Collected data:
§
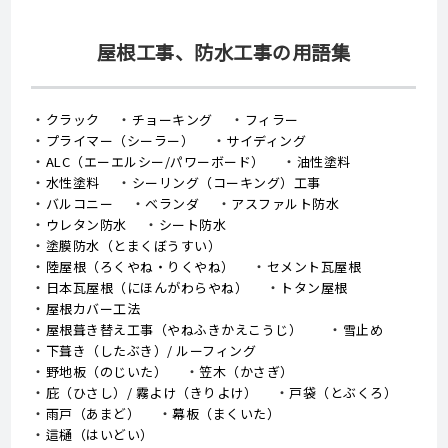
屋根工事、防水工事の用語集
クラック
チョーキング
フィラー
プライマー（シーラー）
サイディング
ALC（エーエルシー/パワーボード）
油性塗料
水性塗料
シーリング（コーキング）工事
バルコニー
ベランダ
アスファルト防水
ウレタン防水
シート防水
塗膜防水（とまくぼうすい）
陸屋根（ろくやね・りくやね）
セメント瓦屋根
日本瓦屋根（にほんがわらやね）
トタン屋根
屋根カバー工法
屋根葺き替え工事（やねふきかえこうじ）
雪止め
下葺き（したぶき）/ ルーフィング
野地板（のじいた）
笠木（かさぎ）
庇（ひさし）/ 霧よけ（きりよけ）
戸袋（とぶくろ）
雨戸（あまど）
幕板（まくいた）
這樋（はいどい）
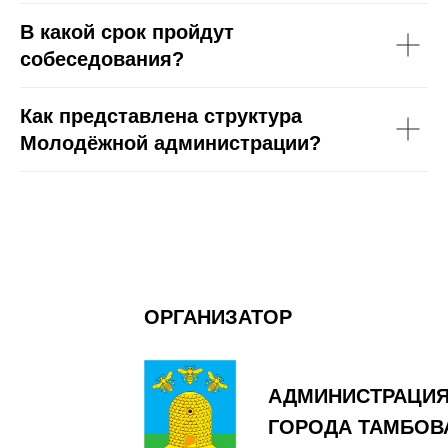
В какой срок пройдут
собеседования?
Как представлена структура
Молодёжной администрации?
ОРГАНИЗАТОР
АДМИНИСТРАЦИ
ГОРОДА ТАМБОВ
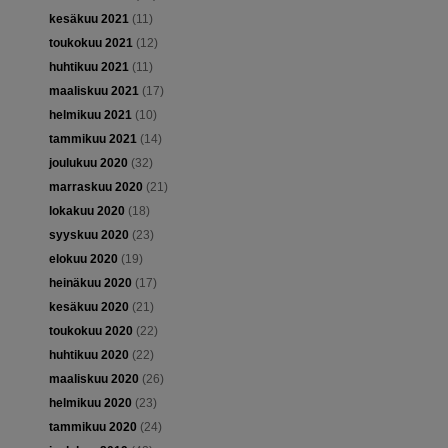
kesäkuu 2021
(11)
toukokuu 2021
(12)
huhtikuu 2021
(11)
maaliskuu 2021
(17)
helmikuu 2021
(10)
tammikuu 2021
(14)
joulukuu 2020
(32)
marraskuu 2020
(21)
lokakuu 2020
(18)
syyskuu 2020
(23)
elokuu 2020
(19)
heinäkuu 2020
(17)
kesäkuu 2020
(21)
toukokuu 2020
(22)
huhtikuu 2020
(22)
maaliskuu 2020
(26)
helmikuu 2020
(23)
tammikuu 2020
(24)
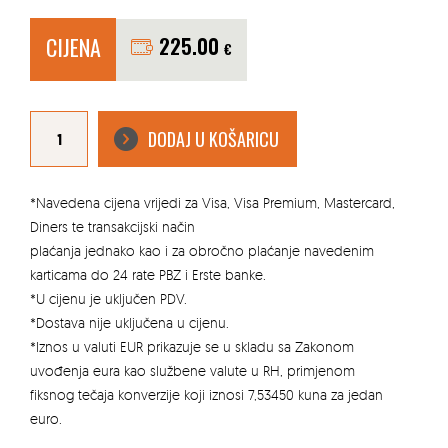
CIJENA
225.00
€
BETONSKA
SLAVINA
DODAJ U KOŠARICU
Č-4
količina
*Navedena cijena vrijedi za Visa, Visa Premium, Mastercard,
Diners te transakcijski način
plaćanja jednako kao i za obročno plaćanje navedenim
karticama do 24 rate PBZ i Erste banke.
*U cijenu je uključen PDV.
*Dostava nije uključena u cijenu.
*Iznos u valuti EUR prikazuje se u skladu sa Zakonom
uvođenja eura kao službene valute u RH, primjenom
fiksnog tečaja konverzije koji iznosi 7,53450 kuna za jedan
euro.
§
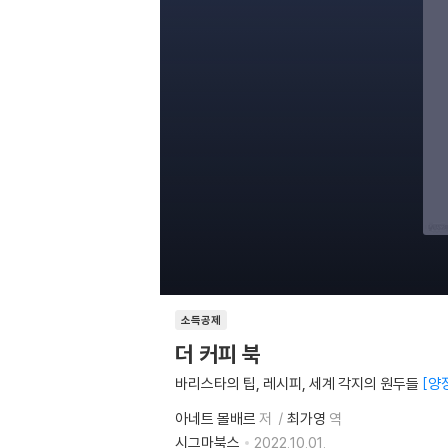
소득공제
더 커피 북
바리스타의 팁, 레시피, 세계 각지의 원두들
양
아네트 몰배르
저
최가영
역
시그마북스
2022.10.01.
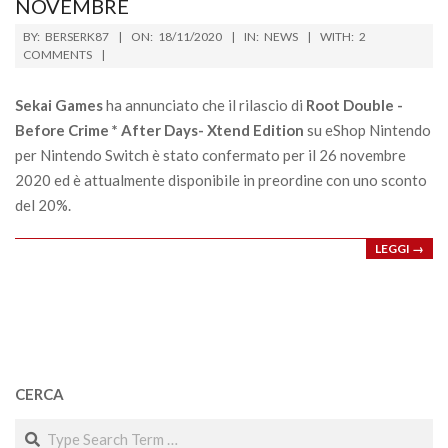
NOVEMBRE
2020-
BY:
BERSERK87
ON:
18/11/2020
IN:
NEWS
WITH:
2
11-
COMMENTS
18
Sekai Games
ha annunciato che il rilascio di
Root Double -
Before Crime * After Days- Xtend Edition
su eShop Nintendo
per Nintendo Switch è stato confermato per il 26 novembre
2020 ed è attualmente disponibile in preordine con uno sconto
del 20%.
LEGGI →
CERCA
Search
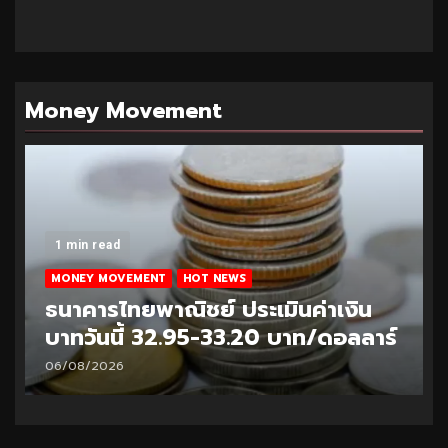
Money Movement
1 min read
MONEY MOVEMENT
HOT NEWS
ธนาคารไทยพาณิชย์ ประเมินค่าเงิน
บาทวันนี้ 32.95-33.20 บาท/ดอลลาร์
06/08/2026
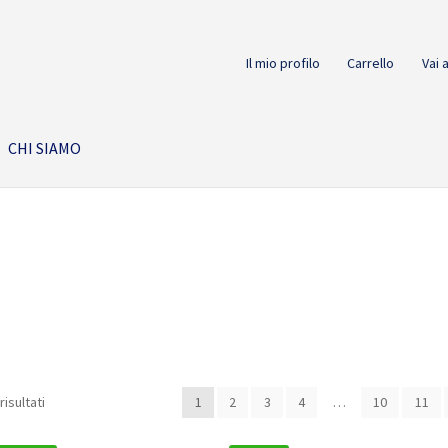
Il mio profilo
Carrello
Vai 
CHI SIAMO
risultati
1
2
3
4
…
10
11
§
Your assignment. Above are some records. Output exactly the lines from the one that contains "elokuu 2020" to the one that contains "plaćanja jednako kao", keeping both, and omit the pictures.

Result of this exercise.
elokuu 2020
(19)
heinäkuu 2020
(17)
kesäkuu 2020
(21)
toukokuu 2020
(22)
huhtikuu 2020
(22)
maaliskuu 2020
(26)
helmikuu 2020
(23)
tammikuu 2020
(24)
CIJENA
225.00
€
BETONSKA
SLAVINA
DODAJ U KOŠARICU
Č-4
količina
*Navedena cijena vrijedi za Visa, Visa Premium, Mastercard,
Diners te transakcijski način
plaćanja jednako kao i za obročno plaćanje navedenim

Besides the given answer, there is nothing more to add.